I’m not so different from students my age. I like skiing, going to the beach and hanging out with my friends. But I also love art, and for the past year, I’ve been using the beauty of art to protest genocide.
One year ago, El-Fadel Arbab came to my art class at Falmouth High School to share his experience of losing all of his family and friends in an attack on his village in Darfur. It was the kind of story that doesn’t ever leave you.
I was amazed that he’d witness the worst of humanity and was still such a kind and trusting person. My classmates and I decided we could use art to educate our peers and the larger community about what happened to El-Fadel and to the people of Darfur.
A year later, we’ve just held our second art exhibit, “The Power of Grace Rising from Genocide.” I was so honored to be able to share my piece and to know that our efforts were increasing awareness and were also raising funds for organizations like United to End Genocide, who are actively fighting to end genocide.
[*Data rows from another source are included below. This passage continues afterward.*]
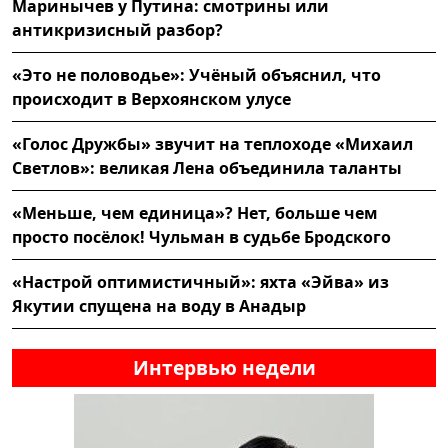
Маринычев у Путина: смотрины или
антикризисный разбор?
«Это не половодье»: Учёный объяснил, что
происходит в Верхоянском улусе
«Голос Дружбы» звучит на теплоходе «Михаил
Светлов»: великая Лена объединила таланты
«Меньше, чем единица»? Нет, больше чем
просто посёлок! Чульман в судьбе Бродского
«Настрой оптимистичный»: яхта «Эйва» из
Якутии спущена на воду в Анадыр
Интервью недели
I wanted my art to not only tell El-Fadel’s story, but also to tell the stories of all courageous survivors who have experienced terrible atrocities throughout the world.
To contrast the beauty of these survivors, I put them next to the people who carried out unspeakable evils. I wanted to show that these terrible things have not just happened once, but have repeatedly occurred. And far too often, action is taken too late for so many.
This is the first time that I feel like I am a part of something bigger. I’m asking that you join me in the fight to end genocide and atrocities worldwide.
People on this planet, regardless of their nationality, ethnicity or religion, need to love and protect each other.
That’s one of the reasons why my classmates and I support United to End Genocide. This organization takes action to raise awareness and make a difference in people’s lives. It helps create a community of people who care and who are willing to demand change. There are still mountains to be moved, and United to End Genocide is up for the challenge. I hope you’ll stand with us as we continue to push for a future without genocide.